The exclusivity argument raised by Daniel Webster in the Gibbons case and subsequently ignored in the Willson case and the License Cases, but not in Brown and the Passenger Cases, was rejected once and for all by the Roger Taney Court in Cooley v. Board of Wardens of the City of Philadelphia (1852). In that case the Court upheld a state law requiring all ships that sailed into Philadelphia harbor to employ a local pilot. Philadelphia harbor is clearly on interstate and international—that is, navigable—waters. Congress had passed a law in 1789 that left the regulation of local navigational rules to the states unless and until Congress decided to regulate those matters. Thus, the case involved the constitutionality of both the federal and the state statutes: could Congress constitutionally delegate such regulation of navigation to the states?

 

In a rule that came to be known as the doctrine of selective exclusivity or selective exclusiveness, the Court, by Justice Curtis, held that the federal government had exclusive power to regulate activities that were inescapably national in scope and that demanded a national scheme of regulation; in matters of interstate or international commerce that did not require a national scheme of regulation, the states were free to regulate as long as the federal government had not also acted to regulate the matter:

Either absolutely to affirm or deny that the nature of this power requires exclusive legislation by Congress is to lose sight of the nature of the subjects of this power and to assert concerning all of them what is really applicable but to a part. Whatever subjects of this power are in their nature national, or admit only of one uniform system or plan of regulation, may justly be said to be of such a nature as to require exclusive legislation by Congress. That this cannot be affirmed of laws for the regulation of pilots and pilotage is plain. [Cooley v. Board of Wardens, 53 U.S., at 319.]

 

If the federal government had acted, however, its regulation would invalidate or preempt the state regulations:

The act of 1789 contains a clear and authoritative declaration by the first Congress that the nature of this subject is such that, until Congress should find it necessary to exert its power, it should be left to the legislation of the states, that it is local and not national, that it is likely to be the best provided for not by one system or plan of regulations, but by as many as the legislative discretion of the several states should deem applicable to the local peculiarities of the ports within their limits. [Cooley, id. Emphasis added.]

 

Was it constitutional for Congress to give the states its constitutional power to regulate commerce in this case?

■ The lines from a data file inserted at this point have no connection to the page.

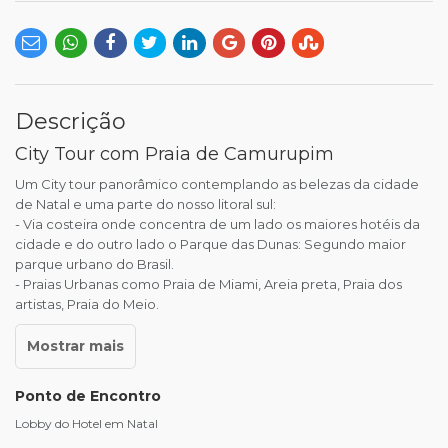
Descrição
City Tour com Praia de Camurupim
Um City tour panorâmico contemplando as belezas da cidade
de Natal e uma parte do nosso litoral sul:
- Via costeira onde concentra de um lado os maiores hotéis da
cidade e do outro lado o Parque das Dunas: Segundo maior
parque urbano do Brasil.
- Praias Urbanas como Praia de Miami, Areia preta, Praia dos
artistas, Praia do Meio.
Ponto de Encontro
Lobby do Hotel em Natal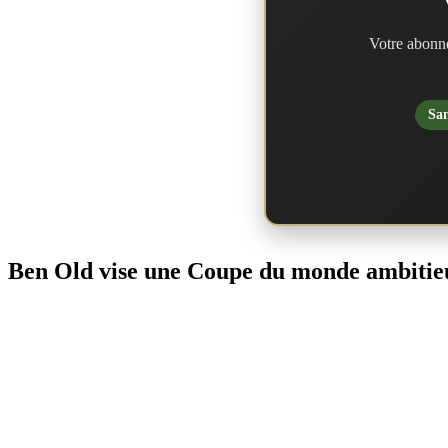
Votre abonne
San
Ben Old vise une Coupe du monde ambitie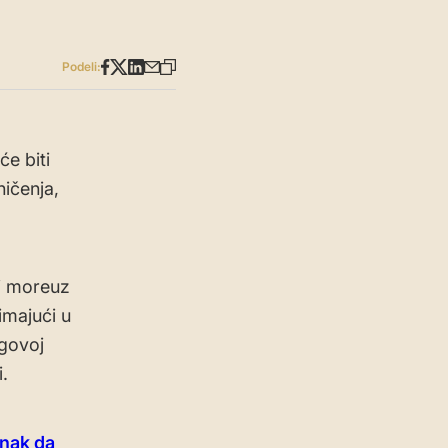
Podeli:
e biti
ičenja,
i moreuz
imajući u
egovoj
.
anak da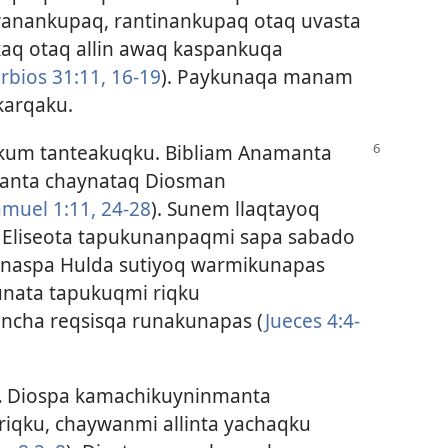
anankupaq, rantinankupaq otaq uvasta
kaq otaq allin awaq kaspankuqa
rbios 31:11,
16-19
). Paykunaqa manam
karqaku.
nkum tanteakuqku. Bibliam Anamanta
nmanta chaynataq Diosman
amuel 1:11,
24-28
). Sunem llaqtayoq
 Eliseota tapukunanpaqmi sapa sabado
hinaspa Hulda sutiyoq warmikunapas
unata tapukuqmi riqku
ncha reqsisqa runakunapas (
Jueces 4:4-
.
Diospa kamachikuyninmanta
iqku, chaywanmi allinta yachaqku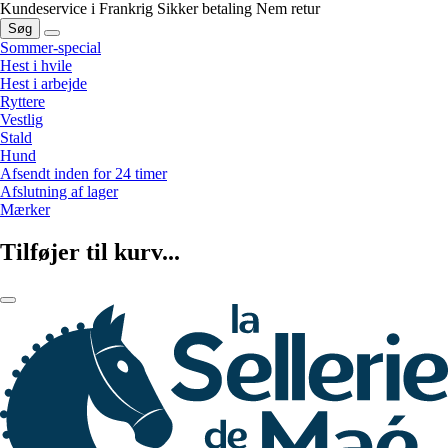
Kundeservice i Frankrig
Sikker betaling
Nem retur
Søg
Sommer-special
Hest i hvile
Hest i arbejde
Ryttere
Vestlig
Stald
Hund
Afsendt inden for 24 timer
Afslutning af lager
Mærker
Tilføjer til kurv...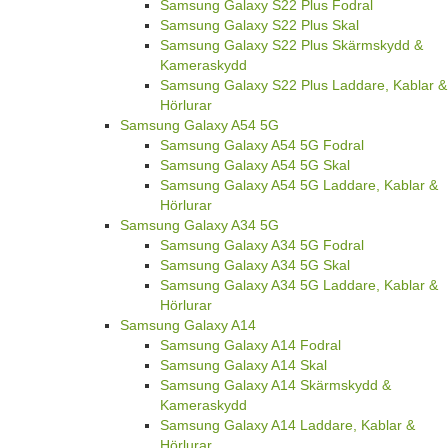
Samsung Galaxy S22 Plus Fodral
Samsung Galaxy S22 Plus Skal
Samsung Galaxy S22 Plus Skärmskydd &
Kameraskydd
Samsung Galaxy S22 Plus Laddare, Kablar &
Hörlurar
Samsung Galaxy A54 5G
Samsung Galaxy A54 5G Fodral
Samsung Galaxy A54 5G Skal
Samsung Galaxy A54 5G Laddare, Kablar &
Hörlurar
Samsung Galaxy A34 5G
Samsung Galaxy A34 5G Fodral
Samsung Galaxy A34 5G Skal
Samsung Galaxy A34 5G Laddare, Kablar &
Hörlurar
Samsung Galaxy A14
Samsung Galaxy A14 Fodral
Samsung Galaxy A14 Skal
Samsung Galaxy A14 Skärmskydd &
Kameraskydd
Samsung Galaxy A14 Laddare, Kablar &
Hörlurar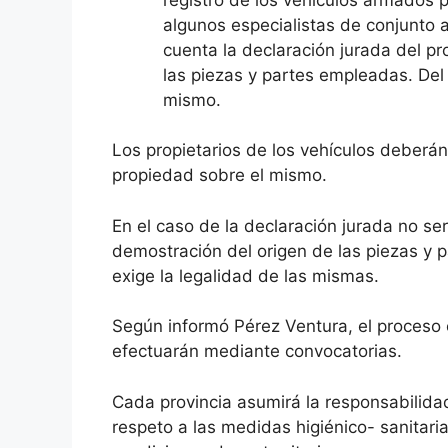
algunos especialistas de conjunto a
cuenta la declaración jurada del pr
las piezas y partes empleadas. De
mismo.
Los propietarios de los vehículos deberá
propiedad sobre el mismo.
En el caso de la declaración jurada no se
demostración del origen de las piezas y 
exige la legalidad de las mismas.
Según informó Pérez Ventura, el proceso 
efectuarán mediante convocatorias.
Cada provincia asumirá la responsabilida
respeto a las medidas higiénico- sanitari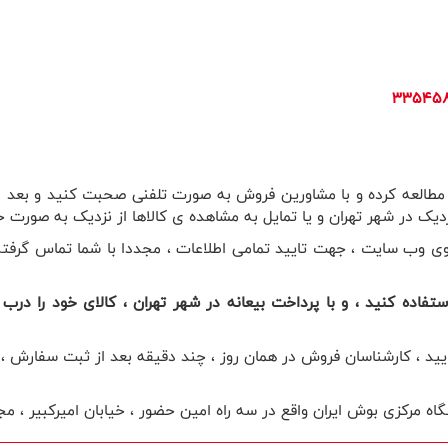
ت مطالعه کرده و با مشاورین فروش به صورت تلفنی صحبت کنید و بعد ا
ک در شهر تهران و یا تمایل به مشاهده ی کالاها از نزدیک به صورت ح
 وب سایت ، جهت تایید تمامی اطلاعات ، مجددا با شما تماس گرفته و ا
فاده کنید ، و با پرداخت بیعانه در شهر تهران ، کالای خود را درب من
د را تا ساعت 8 بعدازظهر ثبت نمایید ، کارشناسان فروش در همان روز ، چند دقیقه بعد ا
ه مرکزی بوش ایران واقع در سه راه امین حضور ، خیابان امیرکبیر ، م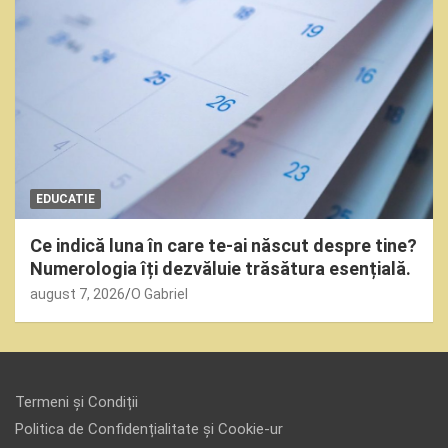
EDUCATIE
Ce indică luna în care te-ai născut despre tine?
Numerologia îți dezvăluie trăsătura esențială.
august 7, 2026
O Gabriel
Termeni și Condiții
Politica de Confidențialitate și Cookie-ur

Viewed in this light, so much of this act of 1789 as declares that pilots shall continue to be regulated "by such laws as the states may respectively hereafter enact for that purpose," instead of being held to be inoperative as an attempt to confer on the states a power to legislate of which the Constitution had deprived them, is allowed an appropriate and important signification. [Cooley, id.]

 

Justice McLean’s dissent digs into the question of the 1789 federal statute more deeply than Curtis’s opinion does. From McLean’s nationalist perspective, the ability of Congress to abdicate its responsibility to regulate commerce poses a problem of state-federal relations under the Constitution that the majority’s rule does not. The rule of selective exclusivity provided a relatively useful rubric for deciding Dormant Commerce Clause cases into the twentieth century. But nothing in constitutional law seems to last forever.